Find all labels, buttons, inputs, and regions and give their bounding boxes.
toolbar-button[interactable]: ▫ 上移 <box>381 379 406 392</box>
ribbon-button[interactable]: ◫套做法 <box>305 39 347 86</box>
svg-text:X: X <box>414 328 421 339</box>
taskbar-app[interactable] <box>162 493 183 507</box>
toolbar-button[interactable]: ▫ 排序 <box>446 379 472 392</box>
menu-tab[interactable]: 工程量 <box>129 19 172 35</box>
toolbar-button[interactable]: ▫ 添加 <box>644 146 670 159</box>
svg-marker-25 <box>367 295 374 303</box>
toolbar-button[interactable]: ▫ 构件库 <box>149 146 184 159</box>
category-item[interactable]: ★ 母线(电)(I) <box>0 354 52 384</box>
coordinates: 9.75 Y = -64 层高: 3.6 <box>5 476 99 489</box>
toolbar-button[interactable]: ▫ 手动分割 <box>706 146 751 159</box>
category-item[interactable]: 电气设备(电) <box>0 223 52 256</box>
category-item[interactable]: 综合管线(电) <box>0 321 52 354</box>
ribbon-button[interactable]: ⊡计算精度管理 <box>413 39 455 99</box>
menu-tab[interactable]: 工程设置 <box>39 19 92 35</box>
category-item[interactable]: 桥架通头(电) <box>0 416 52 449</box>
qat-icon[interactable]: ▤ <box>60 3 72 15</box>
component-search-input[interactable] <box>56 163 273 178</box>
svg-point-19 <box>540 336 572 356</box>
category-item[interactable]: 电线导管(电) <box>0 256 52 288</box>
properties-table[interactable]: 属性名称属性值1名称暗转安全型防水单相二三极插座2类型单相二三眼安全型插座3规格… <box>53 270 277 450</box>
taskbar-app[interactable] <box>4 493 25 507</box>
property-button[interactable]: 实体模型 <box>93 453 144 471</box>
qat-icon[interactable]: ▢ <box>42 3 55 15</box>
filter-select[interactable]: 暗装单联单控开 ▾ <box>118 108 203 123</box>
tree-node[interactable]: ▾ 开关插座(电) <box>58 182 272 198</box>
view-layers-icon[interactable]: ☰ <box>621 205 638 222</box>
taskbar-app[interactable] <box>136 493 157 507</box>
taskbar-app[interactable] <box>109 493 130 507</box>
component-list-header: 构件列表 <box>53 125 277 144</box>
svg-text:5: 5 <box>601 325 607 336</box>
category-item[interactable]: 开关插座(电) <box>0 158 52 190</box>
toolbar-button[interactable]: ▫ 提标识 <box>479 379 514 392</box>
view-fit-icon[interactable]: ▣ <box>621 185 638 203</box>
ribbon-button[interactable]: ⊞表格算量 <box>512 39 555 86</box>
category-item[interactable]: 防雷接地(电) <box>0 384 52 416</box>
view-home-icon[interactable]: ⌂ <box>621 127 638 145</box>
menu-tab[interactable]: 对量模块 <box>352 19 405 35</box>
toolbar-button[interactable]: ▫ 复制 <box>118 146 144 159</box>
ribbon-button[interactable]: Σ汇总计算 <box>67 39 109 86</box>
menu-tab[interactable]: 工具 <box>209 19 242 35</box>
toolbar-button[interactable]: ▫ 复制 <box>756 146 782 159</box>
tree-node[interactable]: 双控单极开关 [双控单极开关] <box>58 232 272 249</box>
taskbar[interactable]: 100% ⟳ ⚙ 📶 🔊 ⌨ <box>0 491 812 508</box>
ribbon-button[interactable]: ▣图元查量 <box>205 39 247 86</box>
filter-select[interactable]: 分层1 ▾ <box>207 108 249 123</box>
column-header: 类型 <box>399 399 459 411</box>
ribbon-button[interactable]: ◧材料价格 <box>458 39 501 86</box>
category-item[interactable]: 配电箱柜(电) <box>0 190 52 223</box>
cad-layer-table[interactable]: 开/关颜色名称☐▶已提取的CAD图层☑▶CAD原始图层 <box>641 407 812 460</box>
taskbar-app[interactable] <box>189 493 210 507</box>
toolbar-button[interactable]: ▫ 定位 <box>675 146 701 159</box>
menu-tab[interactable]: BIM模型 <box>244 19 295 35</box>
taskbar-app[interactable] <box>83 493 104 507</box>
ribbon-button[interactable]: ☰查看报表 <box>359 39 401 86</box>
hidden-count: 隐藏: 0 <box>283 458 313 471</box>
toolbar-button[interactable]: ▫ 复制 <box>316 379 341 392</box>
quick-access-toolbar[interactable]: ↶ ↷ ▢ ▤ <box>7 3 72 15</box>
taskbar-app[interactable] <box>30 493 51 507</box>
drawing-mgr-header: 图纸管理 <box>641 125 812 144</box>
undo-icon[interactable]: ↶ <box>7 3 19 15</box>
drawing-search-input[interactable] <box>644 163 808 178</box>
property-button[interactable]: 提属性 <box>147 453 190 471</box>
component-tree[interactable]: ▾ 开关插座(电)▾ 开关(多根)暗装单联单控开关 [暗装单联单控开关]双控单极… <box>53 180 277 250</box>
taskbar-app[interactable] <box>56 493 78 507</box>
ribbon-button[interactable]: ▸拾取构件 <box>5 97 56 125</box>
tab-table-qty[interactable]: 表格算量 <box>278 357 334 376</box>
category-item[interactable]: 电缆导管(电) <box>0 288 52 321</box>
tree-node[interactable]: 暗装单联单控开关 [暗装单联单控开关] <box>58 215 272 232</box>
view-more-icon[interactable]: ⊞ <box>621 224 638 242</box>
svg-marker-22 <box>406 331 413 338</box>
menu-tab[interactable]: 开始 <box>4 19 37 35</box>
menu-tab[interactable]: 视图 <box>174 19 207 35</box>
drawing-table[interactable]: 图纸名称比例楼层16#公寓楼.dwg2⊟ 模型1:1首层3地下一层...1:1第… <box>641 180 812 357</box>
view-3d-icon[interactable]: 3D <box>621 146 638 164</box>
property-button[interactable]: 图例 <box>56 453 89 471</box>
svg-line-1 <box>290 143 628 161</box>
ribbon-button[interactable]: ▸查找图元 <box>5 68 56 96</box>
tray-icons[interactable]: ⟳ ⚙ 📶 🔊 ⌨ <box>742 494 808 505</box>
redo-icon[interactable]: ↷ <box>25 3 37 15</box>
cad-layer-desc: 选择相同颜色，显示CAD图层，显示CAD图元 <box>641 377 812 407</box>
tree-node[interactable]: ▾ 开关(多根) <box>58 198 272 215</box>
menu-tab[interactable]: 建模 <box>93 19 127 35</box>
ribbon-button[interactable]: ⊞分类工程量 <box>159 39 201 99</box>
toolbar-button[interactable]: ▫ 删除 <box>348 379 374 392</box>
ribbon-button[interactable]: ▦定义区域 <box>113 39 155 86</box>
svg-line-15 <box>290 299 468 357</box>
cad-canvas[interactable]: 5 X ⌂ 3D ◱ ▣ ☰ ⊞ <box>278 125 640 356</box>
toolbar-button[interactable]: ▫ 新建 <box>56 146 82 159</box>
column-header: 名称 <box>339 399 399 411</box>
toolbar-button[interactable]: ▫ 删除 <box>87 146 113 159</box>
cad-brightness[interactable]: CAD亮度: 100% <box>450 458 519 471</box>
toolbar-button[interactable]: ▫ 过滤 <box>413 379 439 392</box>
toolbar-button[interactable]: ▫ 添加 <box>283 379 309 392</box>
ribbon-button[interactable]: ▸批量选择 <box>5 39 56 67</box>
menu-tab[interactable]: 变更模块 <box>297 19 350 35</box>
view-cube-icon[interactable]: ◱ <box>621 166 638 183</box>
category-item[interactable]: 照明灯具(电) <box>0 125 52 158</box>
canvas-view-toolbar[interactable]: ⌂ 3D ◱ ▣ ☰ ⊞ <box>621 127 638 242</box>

■ ■ ■ ■

* **Task to carry out**: The word to find is "select". Copy every line of the data that holds it.

* **Solution for this exercise**:
filter-select[interactable]: 暗装单联单控开 ▾ <box>118 108 203 123</box>
filter-select[interactable]: 分层1 ▾ <box>207 108 249 123</box>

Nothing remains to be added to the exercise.